Enter KING HENRY IV in his nightgown, with a Page

KING HENRY IV
1    Go call the Earls of Surrey and of Warwick;
2    But, ere they come, bid them o'er-read these letters,
3    And well consider of them; make good speed.
Exit Page
4    How many thousand of my poorest subjects
5    Are at this hour asleep! O sleep, O gentle sleep,
6    Nature's soft nurse, how have I frighted thee,
7    That thou no more wilt weigh my eyelids down
8    And steep my senses in forgetfulness?

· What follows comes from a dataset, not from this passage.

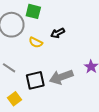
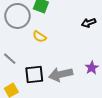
black arrow: (58, 33) -> (89, 23), moved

9    Why rather, sleep, liest thou in smoky cribs,
10   Upon uneasy pallets stretching thee
11   And hush'd with buzzing night-flies to thy slumber,
12   Than in the perfumed chambers of the great,
13   Under the canopies of costly state,
14   And lull'd with sound of sweetest melody?
15   O thou dull god, why liest thou with the vile
16   In loathsome beds, and leavest the kingly couch
17   A watch-case or a common 'larum-bell?
18   Wilt thou upon the high and giddy mast
19   Seal up the ship-boy's eyes, and rock his brains
20   In cradle of the rude imperious surge
21   And in the visitation of the winds,
22   Who take the ruffian billows by the top,
23   Curling their monstrous heads and hanging them
24   With deafening clamour in the slippery clouds,
25   That, with the hurly, death itself awakes?
26   Canst thou, O partial sleep, give thy repose
27   To the wet sea-boy in an hour so rude,
28   And in the calmest and most stillest night,
29   With all appliances and means to boot,
30   Deny it to a king? Then happy low, lie down!
31   Uneasy lies the head that wears a crown.
Enter WARWICK and SURREY

WARWICK
32   Many good morrows to your majesty!
KING HENRY IV
33   Is it good morrow, lords?
WARWICK
34   'Tis one o'clock, and past.
KING HENRY IV
35   Why, then, good morrow to you all, my lords.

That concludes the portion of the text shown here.